(Collected data)
# # # # #
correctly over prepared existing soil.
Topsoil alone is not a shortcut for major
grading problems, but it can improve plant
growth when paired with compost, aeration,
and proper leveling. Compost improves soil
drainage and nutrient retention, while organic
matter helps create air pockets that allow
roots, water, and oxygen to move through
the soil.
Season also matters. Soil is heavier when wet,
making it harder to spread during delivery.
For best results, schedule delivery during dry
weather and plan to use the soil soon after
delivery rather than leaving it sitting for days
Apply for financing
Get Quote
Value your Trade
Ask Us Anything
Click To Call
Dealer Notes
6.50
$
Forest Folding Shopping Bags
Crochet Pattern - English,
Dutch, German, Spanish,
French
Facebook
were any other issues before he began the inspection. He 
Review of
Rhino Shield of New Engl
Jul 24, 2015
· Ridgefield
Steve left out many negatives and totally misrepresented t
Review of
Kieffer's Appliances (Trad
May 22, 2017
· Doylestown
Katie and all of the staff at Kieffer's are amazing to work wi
# # # # #
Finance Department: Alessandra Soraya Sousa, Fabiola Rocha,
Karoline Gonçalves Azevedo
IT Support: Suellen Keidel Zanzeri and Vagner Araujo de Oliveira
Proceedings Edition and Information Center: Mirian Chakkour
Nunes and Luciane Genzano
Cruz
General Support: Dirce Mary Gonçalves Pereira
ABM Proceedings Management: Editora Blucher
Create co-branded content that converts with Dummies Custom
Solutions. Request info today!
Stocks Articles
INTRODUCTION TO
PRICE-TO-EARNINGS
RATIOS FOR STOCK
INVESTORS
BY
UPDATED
# # # # #
**Task requirements**
Given the records above, restate word for word only the lines starting at the one with "Ask Us Anything" and ending at the one with "Katie and all".

**Written answer**
Ask Us Anything
Click To Call
Dealer Notes
6.50
$
Forest Folding Shopping Bags
Crochet Pattern - English,
Dutch, German, Spanish,
French
Facebook
were any other issues before he began the inspection. He 
Review of
Rhino Shield of New Engl
Jul 24, 2015
· Ridgefield
Steve left out many negatives and totally misrepresented t
Review of
Kieffer's Appliances (Trad
May 22, 2017
· Doylestown
Katie and all of the staff at Kieffer's are amazing to work wi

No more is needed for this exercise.